86

Suppose I have a column like so:

a   b  
1   5   
1   7
2   3
1   3
2   5

I want to sum up the values for b where a = 1, for example. This would give me 5 + 7 + 3 = 15.

How do I do this in pandas?

Alex Riley
  • 152,205
  • 43
  • 245
  • 225
adijo
  • 1,380
  • 1
  • 13
  • 19

2 Answers2

150

The essential idea here is to select the data you want to sum, and then sum them. This selection of data can be done in several different ways, a few of which are shown below.

Boolean indexing

Arguably the most common way to select the values is to use Boolean indexing.

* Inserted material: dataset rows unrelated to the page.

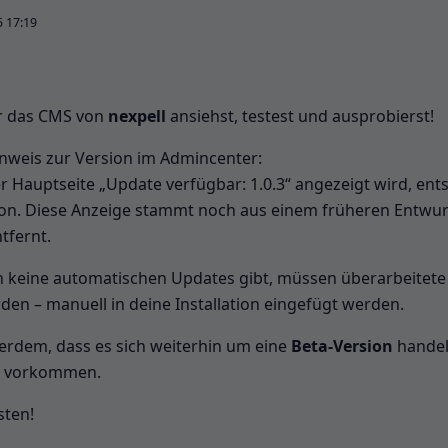
5 17:19
ir das CMS von
nexpell
ansiehst, testest und ausprobierst!
inweis zur Version im Admincenter:
 Hauptseite „Update verfügbar: 1.0.3“ angezeigt wird, ent
sion. Diese Anzeige stammt noch aus einem früheren Entwu
tfernt.
h keine automatischen Updates gibt, müssen überarbeitete 
rden – manuell in deine Installation eingefügt werden.
erdem, dass es sich weiterhin um eine
Beta-Version
handel
h vorkommen.
sten!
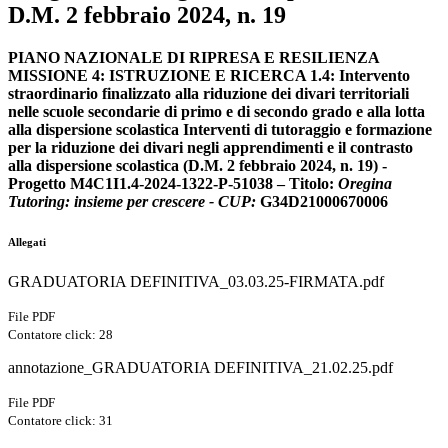
D.M. 2 febbraio 2024, n. 19
PIANO NAZIONALE DI RIPRESA E RESILIENZA
MISSIONE 4: ISTRUZIONE E RICERCA 1.4: Intervento
straordinario finalizzato alla riduzione dei divari territoriali
nelle scuole secondarie di primo e di secondo grado e alla lotta
alla dispersione scolastica Interventi di tutoraggio e formazione
per la riduzione dei divari negli apprendimenti e il contrasto
alla dispersione scolastica (D.M. 2 febbraio 2024, n. 19) -
Progetto M4C1I1.4-2024-1322-P-51038 –
Titolo:
Oregina
Tutoring: insieme per crescere -
CUP:
G34D21000670006
Allegati
GRADUATORIA DEFINITIVA_03.03.25-FIRMATA.pdf
File PDF
Contatore click: 28
annotazione_GRADUATORIA DEFINITIVA_21.02.25.pdf
File PDF
Contatore click: 31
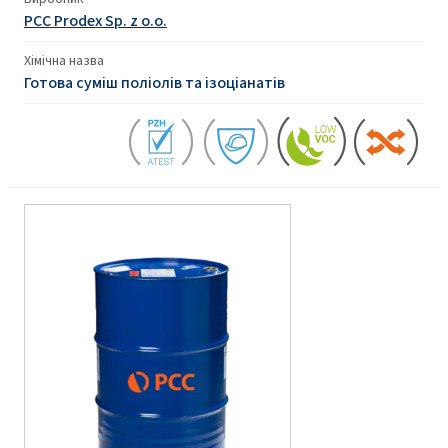
PCC Prodex Sp. z o.o.
Хімічна назва
Готова суміш поліолів та ізоціанатів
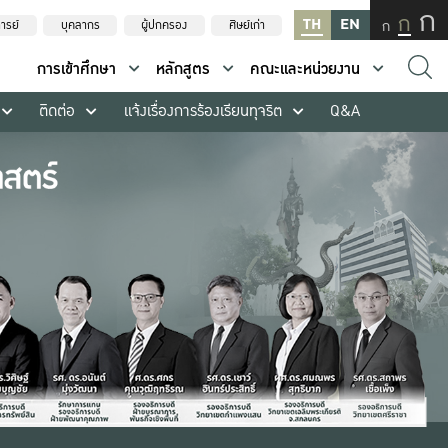
ก
ก
TH
EN
ก
ารย์
บุคลากร
ผู้ปกครอง
ศิษย์เก่า
การเข้าศึกษา
หลักสูตร
คณะและหน่วยงาน
ติดต่อ
แจ้งเรื่องการร้องเรียนทุจริต
Q&A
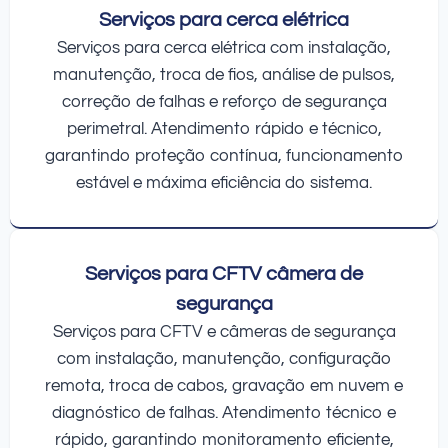
Serviços para cerca elétrica
Serviços para cerca elétrica com instalação,
manutenção, troca de fios, análise de pulsos,
correção de falhas e reforço de segurança
perimetral. Atendimento rápido e técnico,
garantindo proteção contínua, funcionamento
estável e máxima eficiência do sistema.
Serviços para CFTV câmera de
segurança
Serviços para CFTV e câmeras de segurança
com instalação, manutenção, configuração
remota, troca de cabos, gravação em nuvem e
diagnóstico de falhas. Atendimento técnico e
rápido, garantindo monitoramento eficiente,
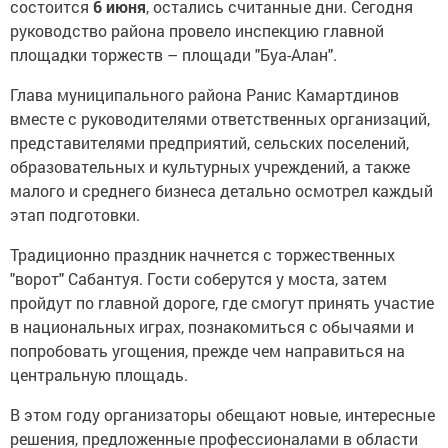
состоится
6 июня
, остались считанные дни. Сегодня
руководство района провело инспекцию главной
площадки торжеств – площади "Буа-Алан".
Глава муниципального района Ранис Камартдинов
вместе с руководителями ответственных организаций,
представителями предприятий, сельских поселений,
образовательных и культурных учреждений, а также
малого и среднего бизнеса детально осмотрел каждый
этап подготовки.
Традиционно праздник начнется с торжественных
"ворот" Сабантуя. Гости соберутся у моста, затем
пройдут по главной дороге, где смогут принять участие
в национальных играх, познакомиться с обычаями и
попробовать угощения, прежде чем направиться на
центральную площадь.
В этом году организаторы обещают новые, интересные
решения, предложенные профессионалами в области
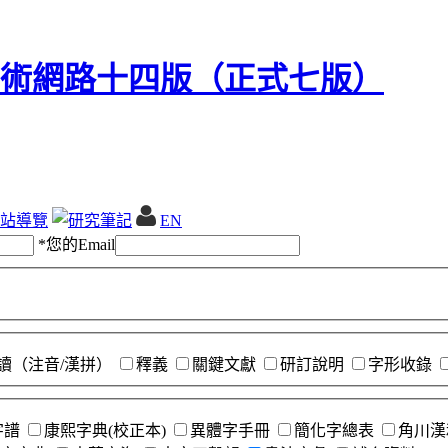
站導覽
EN
*
您的Email
讀（注音/漢拼）
釋義
關鍵文獻
研訂說明
字形收錄
字譜
康熙字典(校正本)
異體字手冊
簡化字總表
角川漢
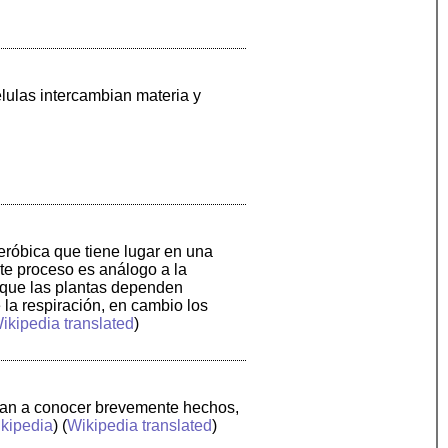
élulas intercambian materia y
aeróbica que tiene lugar en una
ste proceso es análogo a la
a que las plantas dependen
 la respiración, en cambio los
ikipedia translated
)
or dan a conocer brevemente hechos,
kipedia
) (
Wikipedia translated
)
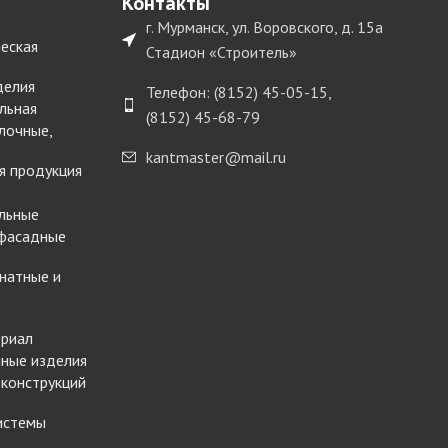
Контакты
г. Мурманск, ул. Воровского, д. 15а
еская
Стадион «Строитель»
делия
Телефон: (8152) 45-05-15,
льная
(8152) 45-68-79
лочные,
kantmaster@mail.ru
я продукция
льные
 фасадные
натные и
ериал
ные изделия
 конструкций
истемы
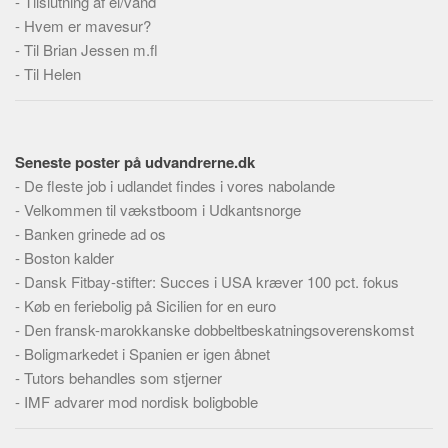
-
Tilslutning af el/vand
Skribenter
-
Hvem er mavesur?
Personer
-
Til Brian Jessen m.fl
-
Steder
Til Helen
Kilder
Om
Seneste poster på udvandrerne.dk
Webstedet
-
De fleste job i udlandet findes i vores nabolande
Forhistorien
-
Velkommen til vækstboom i Udkantsnorge
-
Banken grinede ad os
Redigering
-
Boston kalder
Tekstannoncer
-
Dansk Fitbay-stifter: Succes i USA kræver 100 pct. fokus
Bannere
-
Køb en feriebolig på Sicilien for en euro
-
Den fransk-marokkanske dobbeltbeskatningsoverenskomst
Hjælp
-
Boligmarkedet i Spanien er igen åbnet
-
Tutors behandles som stjerner
-
IMF advarer mod nordisk boligboble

With this method, you find out where column 'a' is equal to 1 and then sum the corresponding rows of column 'b'. You can use loc to handle the indexing of rows and columns:

>>> df.loc[df['a'] == 1, 'b'].sum()
15

The Boolean indexing can be extended to other columns. For example if df also contained a column 'c' and we wanted to sum the rows in 'b' where 'a' was 1 and 'c' was 2, we'd write:

df.loc[(df['a'] == 1) & (df['c'] == 2), 'b'].sum()

Query

Another way to select the data is to use query to filter the rows you're interested in, select column 'b' and then sum:

>>> df.query("a == 1")['b'].sum()
15

Again, the method can be extended to make more complicated selections of the data:

df.query("a == 1 and c == 2")['b'].sum()

Note this is a little more concise than the Boolean indexing approach.

Groupby

The alternative approach is to use groupby to split the DataFrame into parts according to the value in column 'a'. You can then sum each part and pull out the value that the 1s added up to:

>>> df.groupby('a')['b'].sum()[1]
15

This approach is likely to be slower than using Boolean indexing, but it is useful if you want check the sums for other values in column a:

>>> df.groupby('a')['b'].sum()
a
1    15
2     8
Alex Riley
  • 152,205
  • 43
  • 245
  • 225
  • What is the `.b` part? How are you indexing the columns like that? – adijo Jan 30 '15 at 13:09
  • 1
    You can access column `a` of the DataFrame by writing `df['a']` or `df.a`. The second one is convenient but doesn't work well if you have a column name with multiple words like "person id" or if the column name coincides with a DataFrame method like "where" or "sum". – Alex Riley Jan 30 '15 at 13:11
  • Ok thanks, also how do I convert all the values in the column to an `int` thereby enabling me to sum them? I was using `map` to convert all of them to `ints` but I think there might be an inbuilt function in pandas to do this more efficiently. – adijo Jan 30 '15 at 13:16
  • 2
    You could write `df['a'] = df['a'].astype(int)` or `df['a'] = df['a'].convert_objects(convert_numeric=True)` to do that. – Alex Riley Jan 30 '15 at 13:18
  • @ajcr Suppose the OP's example contains an additional column `c`. Would it be possible to sum `b` conditionally for both `a` and `c`? E.g. `df.loc[df['a'] == 1 and df['c'] == 2, 'b'].sum()`. – LucSpan May 08 '17 at 11:11
  • 4
    @LucSpan: absolutely, you can write `df.loc[(df['a'] == 1) & (df['c'] == 2), 'b'].sum()` to sum the values. – Alex Riley May 08 '17 at 11:53
  • @AlexRiley I wish I could give your response 100 likes. Thanks for the helpful response. – mOna Oct 29 '20 at 23:12
5

You can also do this without using groupby or loc. By simply including the condition in code. Let the name of dataframe be df. Then you can try :

df[df['a']==1]['b'].sum()

or you can also try :

sum(df[df['a']==1]['b'])

Another way could be to use the numpy library of python :

import numpy as np
print(np.where(df['a']==1, df['b'],0).sum())
Community
  • 1
  • 1
Himanshu Poddar
  • 3,438
  • 5
  • 34
  • 67